== WHAT IS BEING ASKED ==
Copy every line of the data that contains the string "size".
Segment Start: DATA FOR ANALYSIS
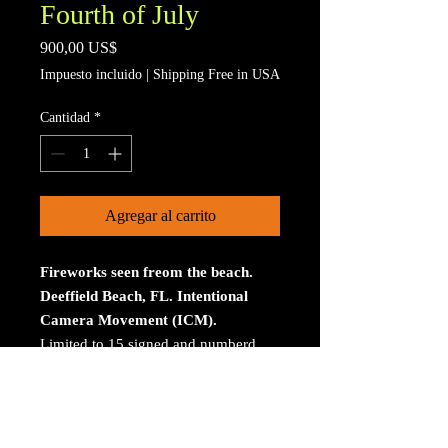
Fourth of July
Precio
900,00 US$
Impuesto incluido
|
Shipping Free in USA
Cantidad
*
Agregar al carrito
Fireworks seen freom the beach.
Deeffield Beach, FL. Intentional
Camera Movement (ICM).
Limited to 15 signed and numberd
prints. The print is on Aluminum. The
size is 30 inches on the longest
size. Bay ROES at
bayphoto.com does all the printing.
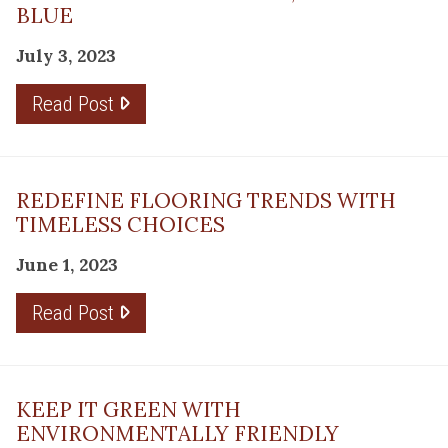
BLUE
July 3, 2023
Read Post
REDEFINE FLOORING TRENDS WITH
TIMELESS CHOICES
June 1, 2023
Read Post
KEEP IT GREEN WITH
ENVIRONMENTALLY FRIENDLY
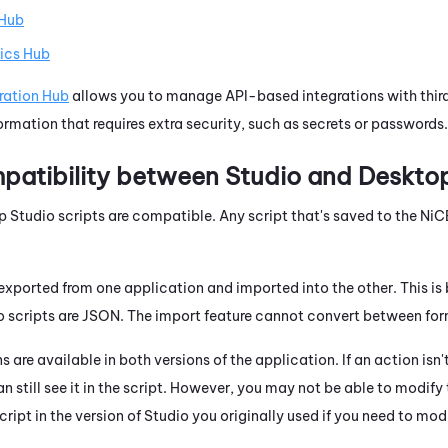
 Hub
ics Hub
ration Hub
allows you to manage API-based integrations with third
rmation that requires extra security, such as secrets or passwords.
patibility between
Studio
and
Desktop
p Studio
scripts are compatible. Any script that's saved to the
NiC
exported from one application and imported into the other. This i
o
scripts are JSON. The import feature cannot convert between for
 are available in both versions of the application. If an action isn'
an still see it in the script. However, you may not be able to modify
ript in the version of
Studio
you originally used if you need to mod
Segment End: DATA FOR ANALYSIS
== SOLUTION TO THIS TASK ==
size is 30 inches on the longest
size. Bay ROES at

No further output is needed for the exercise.